Moi, j’étais vraiment très mal, je ne pouvais pas aller au marché, on ne me laissait pas toucher les porcs ou quoique ce soit d’autre. Dans le village, ils ne nous acceptaient pas, et en plus, mon mari vient du Nord-Est. Nous avons donc tous déménagé pour aller vivre à Khon Kaen (à 500 kilomètres vers le sud-ouest). Nous sommes restés environ un an, mon mari était tout le temps malade, il ne travaillait pas ; moi, je ne faisais que m’occuper de lui.

J’étais tellement triste qu’à cette époque, on a même pensé à se suicider avec toute la famille.

Et puis, j’ai pensé que mon enfant qui venait juste de naître n’avait rien fait de mal, alors pourquoi aurions-nous dû le tuer ? Il faut que je sois là pour lui, pour qu’il ne subisse pas la même vie que moi.

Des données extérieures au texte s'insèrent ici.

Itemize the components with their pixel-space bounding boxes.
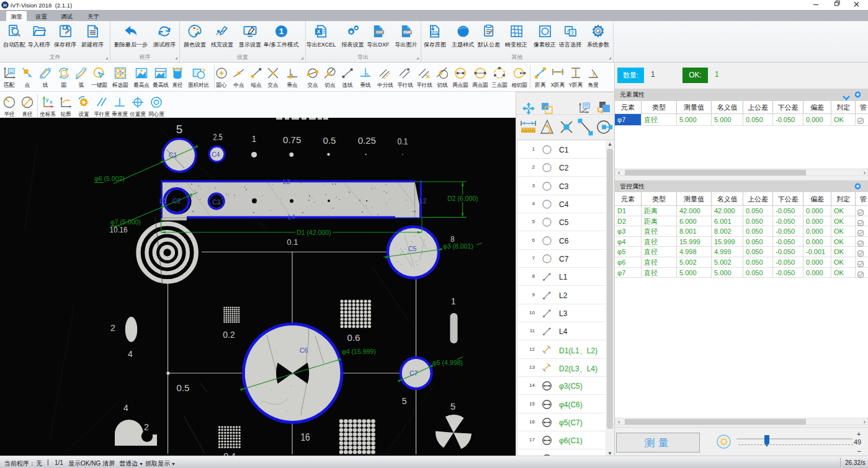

J’ai appris comment vivre avec la maladie, je suis devenue volontaire, et j’ai pu transmettre ce que je savais à d’autres. Je leur explique qu’on peut vivre avec la maladie, qu’on peut la gérer, que la maladie va rester avec nous pour toujours mais qu’on peut être en bonne santé. Cette énergie, je la partage avec mes amis pour qu’ils aient une vie plus facile, et cela me rend heureuse. Je dois aider les autres, donc je n’ai pas le droit de mourir. Et quand je suis malheureuse, je vais au temple, je prie et ça va mieux.

Cela fait plus de dix ans que je suis infectée par le virus du sida. Je voudrais envoyer un message d’encouragement à tous mes amis infectés par le virus dans le monde entier : n’oubliez pas que vous avez de la valeur, contrairement à ce que les gens pensent et disent autour de vous. Nous sommes des êtres humains comme les autres, nous avons une valeur et nous sommes utiles à la société. »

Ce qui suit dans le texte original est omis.